I didn’t realize that any laptops needed to be taken out of their bags and because we had two (esposa hermosa was bequeathing one to a younger bro), we held up the long line behind us on the metal detector conveyor while extracting said laptops from their sheaths.  That was the awkward highlight of our first leg.

Auckland however was an entirely different kettle of fish as regards stress.  To begin with, the City of Sails was the gateway outside NZ, and therefore the airlines strongly encouraged  (hint words for required) its passengers to show up at least 90 minutes before the scheduled departure time (earlier than domestic boardings), which was nearly impossible since we were arriving from Wellington barely one hour and forty minutes before the next leg.

That means between claiming our luggage, checking it and ourselves in, finding the boarding gate in the cavernous mall-cum-airport (seems that all airports look like malls nowadays), clearing immigration (as a guest worker like me, you want to look financially capable enough to leave and sane enough to be welcomed back, both excruciatingly difficult for me) and avoiding at boarding the aura of a drug mule, terrorist or conscript for white slavery, we had an eternity of 10 minutes.  How’s that for an instant prescription to prematurely gray your hair?

The Auckland connecting flight experience was like an unedited 30 minutes of The Amazing Race, and despite a fortuitous delay that stymied airline staff and frustrated passengers, we were still one of the last passengers to board.  Bags to chuck, boarding passes to read, jam into pockets, fish out again and jam into pockets again, corridors to lose ourselves in, horizontal escalators to hesitate using, and eventually overtaking, and finally repeating the cumbersome voiding-and-swallowing of laptops from and into bags, and we hadn’t even left Enzed yet.
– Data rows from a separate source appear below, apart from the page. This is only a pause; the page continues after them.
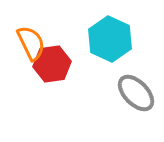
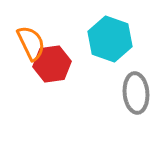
cyan hexagon: rotated 6 degrees counterclockwise
gray ellipse: rotated 39 degrees clockwise
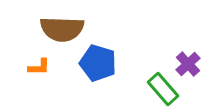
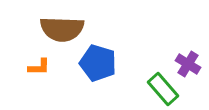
purple cross: rotated 15 degrees counterclockwise
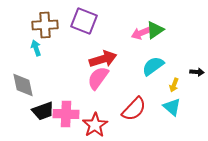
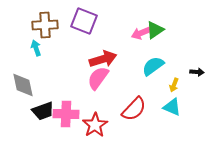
cyan triangle: rotated 18 degrees counterclockwise
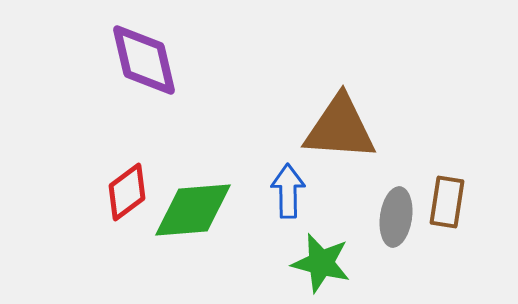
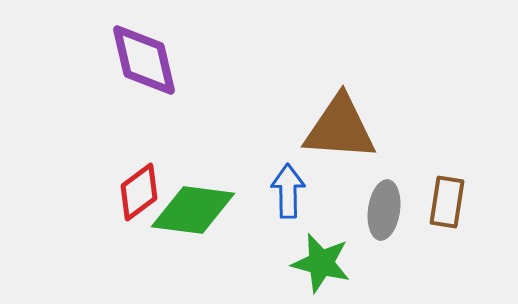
red diamond: moved 12 px right
green diamond: rotated 12 degrees clockwise
gray ellipse: moved 12 px left, 7 px up
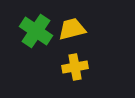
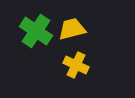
yellow cross: moved 1 px right, 2 px up; rotated 35 degrees clockwise
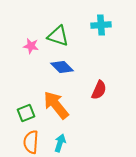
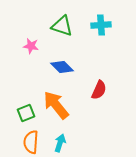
green triangle: moved 4 px right, 10 px up
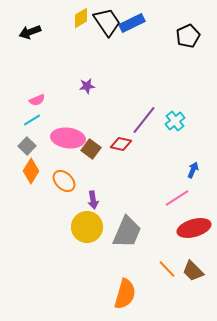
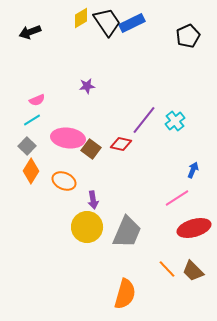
orange ellipse: rotated 20 degrees counterclockwise
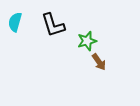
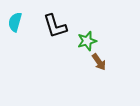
black L-shape: moved 2 px right, 1 px down
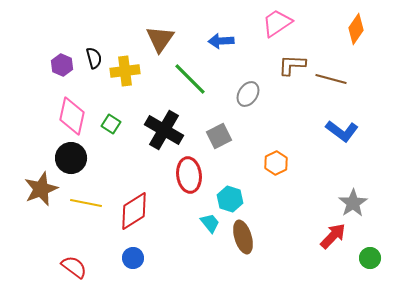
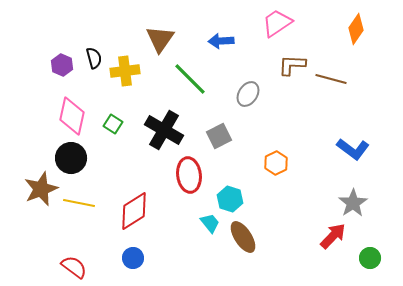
green square: moved 2 px right
blue L-shape: moved 11 px right, 18 px down
yellow line: moved 7 px left
brown ellipse: rotated 16 degrees counterclockwise
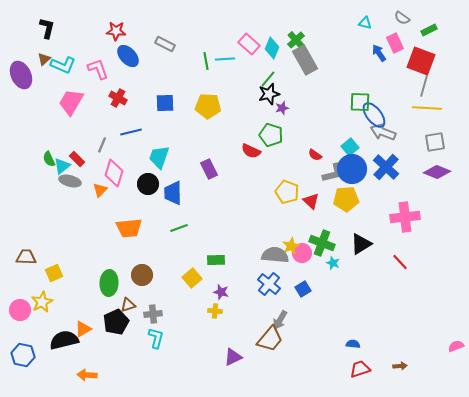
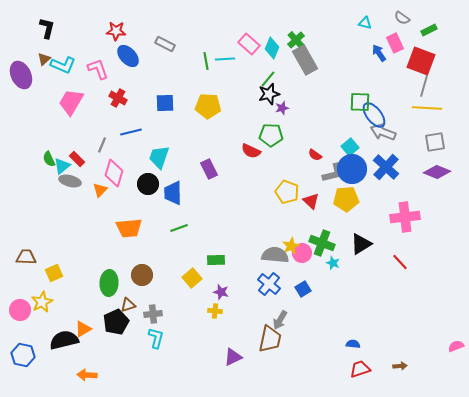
green pentagon at (271, 135): rotated 15 degrees counterclockwise
brown trapezoid at (270, 339): rotated 28 degrees counterclockwise
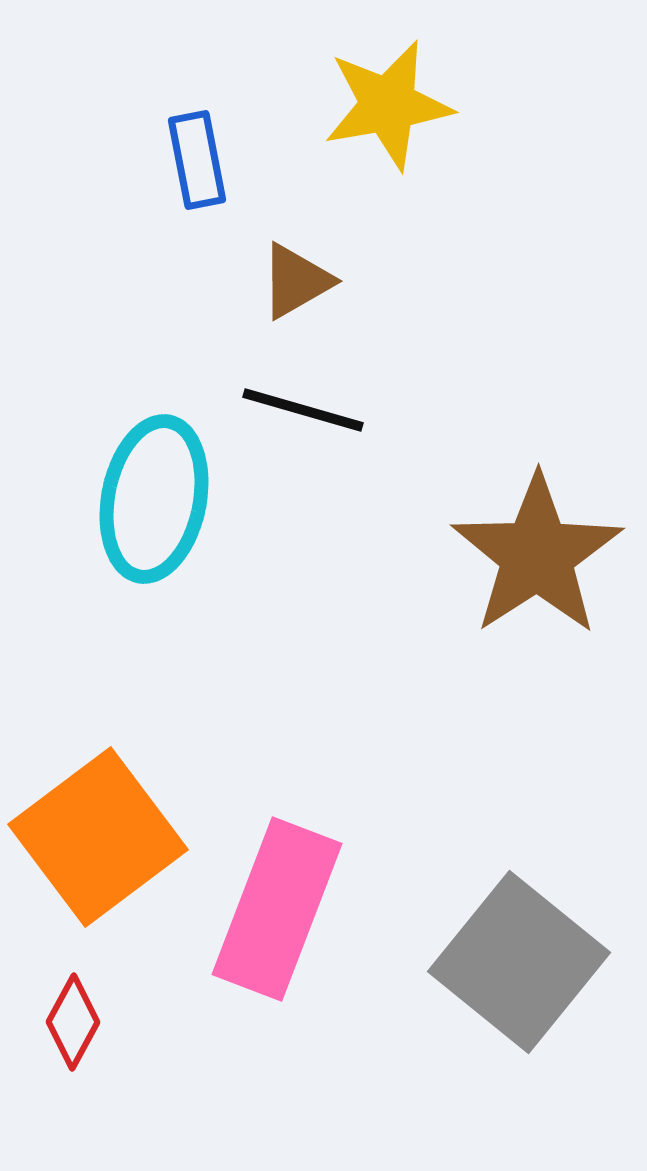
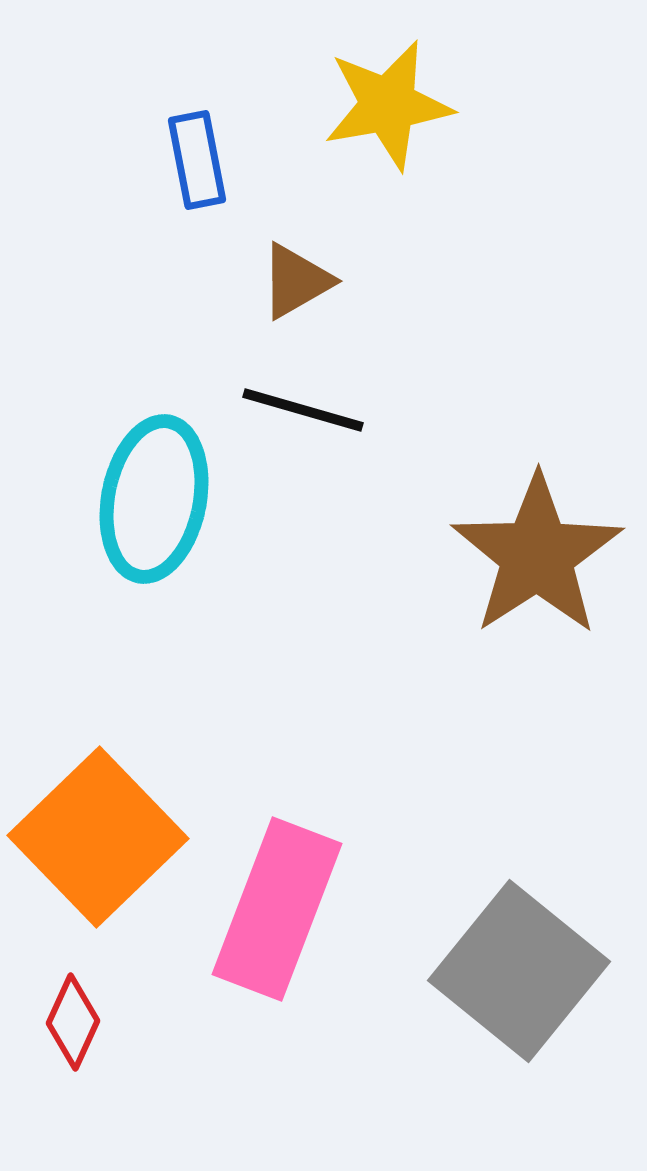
orange square: rotated 7 degrees counterclockwise
gray square: moved 9 px down
red diamond: rotated 4 degrees counterclockwise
Following was the exact opposite.  Eleven hours and change of doing nothing, and if you’ve ever come across Teddy Boy Locsin saying in a long flight, you eventually breathe in everyone else’s farts and exhalations, you knew it was olfactorily not a pleasant experience.  The Asian / Pinoy in me could not fathom the pay-as-you-use nature of everything : earphones (Aus$3) to understand the mindless movies airing; bottled water (A$4) just to avoid parched throat and chapped lips; muffins more precious than gold (A$10) just to stanch the flow of hunger juices; and instant noodles (A$5) worth probably 50 times their sari-sari (corner store) levels, just to persuade guts from persisting with their peristaltic movement, these little comforts that we took for granted the shifty-eyed stewardesses sold for a king’s ransom.  And did we have any choice?  Yes, if we could suspend our physical needs for half a day like yogis, monks and pilgrims do.  No, if we were like the rest of the world.
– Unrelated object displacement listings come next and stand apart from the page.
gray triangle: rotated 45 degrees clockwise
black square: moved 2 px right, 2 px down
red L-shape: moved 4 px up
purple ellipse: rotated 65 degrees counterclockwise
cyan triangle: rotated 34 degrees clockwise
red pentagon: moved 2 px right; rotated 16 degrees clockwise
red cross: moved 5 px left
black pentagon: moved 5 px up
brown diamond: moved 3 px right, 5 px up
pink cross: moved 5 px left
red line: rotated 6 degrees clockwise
I was glad I insisted on bringing along not just one but two thick volumes to while away the endless hours waiting to land.  I finished a 400-page political satire entitled Running Mate by Anonymous (Joe Klein) just as our incomprehensible-sounding pilot (I think they do that on purpose, they don’t really want us to know what’s happening) was preparing our descent, and at least I could start Under The Dome by Stephen King at Changi International, where we would spend the next 8 hours sitting on our fat behinds.

To be fair, as airport malls go, Singapore’s was among the world’s best, not that I’d seen many (only HK and Sydney and oh, Melbourne), but it was literally a mall, as in there were stores and stores that stretched forever, a level above for conferences and meetings, esoteric (to me) store names like Longchamp, Dunhill and Longines, and endless corner monitors that extolled hermetically-sealed Singapore tourist spots.  It was a self-contained traveler’s idyll that you didn’t even need to venture out of.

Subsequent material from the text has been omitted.